[RESEND PATCH mptcp-net] mptcp: sync the msk->sndbuf at accept() time

Gang Yan posted 1 patch 2 weeks, 2 days ago
Patches applied successfully (tree, apply log)
git fetch https://github.com/multipath-tcp/mptcp_net-next tags/patchew/20260306062316.1333680-1-gang.yan@linux.dev
net/mptcp/protocol.c | 1 +
1 file changed, 1 insertion(+)
[RESEND PATCH mptcp-net] mptcp: sync the msk->sndbuf at accept() time
Posted by Gang Yan 2 weeks, 2 days ago
From: Gang Yan <yangang@kylinos.cn>

After an MPTCP connection is established, the sk_sndbuf of client's msk
can be updated through 'subflow_finish_connect'. However, the newly
accepted msk on the server side has a small sk_sndbuf than
msk->first->sk_sndbuf:

'''
MPTCP: msk:00000000e55b09db, msk->sndbuf:20480, msk->first->sndbuf:2626560
'''

This means that when the server immediately sends MSG_DONTWAIT data to
the client after the connection is established, it is more likely to
encounter EAGAIN.

This patch synchronizes the sk_sndbuf by triggering its update during accept.

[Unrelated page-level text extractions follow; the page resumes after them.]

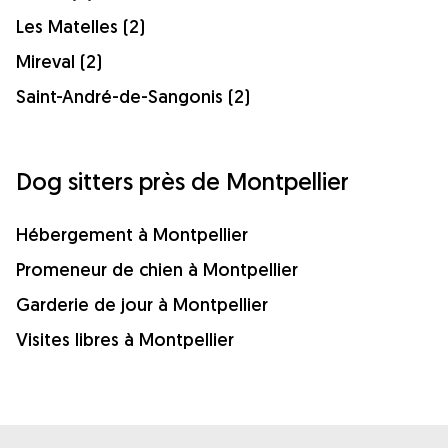
Les Matelles (2)
Mireval (2)
Saint-André-de-Sangonis (2)
Dog sitters près de Montpellier
Hébergement à Montpellier
Promeneur de chien à Montpellier
Garderie de jour à Montpellier
Visites libres à Montpellier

Fixes: 8005184fd1ca ("mptcp: refactor sndbuf auto-tuning")
Link: https://github.com/multipath-tcp/mptcp_net-next/issues/602
Signed-off-by: Gang Yan <yangang@kylinos.cn>
---

Notes:
    Hi Paolo, Matt,
    
    Sorry for the late response for this patch. I've been analyzing this
    issue recently, and the basic picture is as follows:
    
    The root cause is a timing gap between msk creation and TCP sndbuf
    auto-tuning on the server side:
    
    1. When the server receives the SYN, mptcp_sk_clone_init() creates the
       msk and calls __mptcp_propagate_sndbuf(). At this point, the TCP
       subflow is still in SYN_RCVD state, so its sk_sndbuf has only the
       initial value (tcp_wmem[1], typically ~16KB).
    
    2. When the 3-way handshake completes (ACK received), the TCP stack
       calls tcp_init_buffer_space() -> tcp_sndbuf_expand(), which grows
       the subflow's sk_sndbuf based on MSS, congestion window, etc.
       (potentially up to tcp_wmem[2], ~4MB).
    
    3. However, this auto-tuning happens deep in the TCP stack without
       any callback to MPTCP, so msk->sk_sndbuf is never updated to
       reflect the new subflow sndbuf value.
    
    4. When accept() returns, msk->sk_sndbuf still holds the small initial
       value, while msk->first->sk_sndbuf has been auto-tuned to a much
       larger value.
    
    In contrast, the active (client) side doesn't have this issue because
    subflow_finish_connect() calls mptcp_propagate_state() after the TCP
    sndbuf auto-tuning has already occurred, ensuring proper synchronization.
    
    Thanks
    Gang

 net/mptcp/protocol.c | 1 +
 1 file changed, 1 insertion(+)

diff --git a/net/mptcp/protocol.c b/net/mptcp/protocol.c
index b5676b37f8f4..17e43aff4459 100644
--- a/net/mptcp/protocol.c
+++ b/net/mptcp/protocol.c
@@ -4232,6 +4232,7 @@ static int mptcp_stream_accept(struct socket *sock, struct socket *newsock,
 
 		mptcp_graft_subflows(newsk);
 		mptcp_rps_record_subflows(msk);
+		__mptcp_propagate_sndbuf(newsk, mptcp_subflow_tcp_sock(subflow));
 
 		/* Do late cleanup for the first subflow as necessary. Also
 		 * deal with bad peers not doing a complete shutdown.
-- 
2.43.0
Re: [RESEND PATCH mptcp-net] mptcp: sync the msk->sndbuf at accept() time
Posted by MPTCP CI 2 weeks, 1 day ago
Hi Gang,

Thank you for your modifications, that's great!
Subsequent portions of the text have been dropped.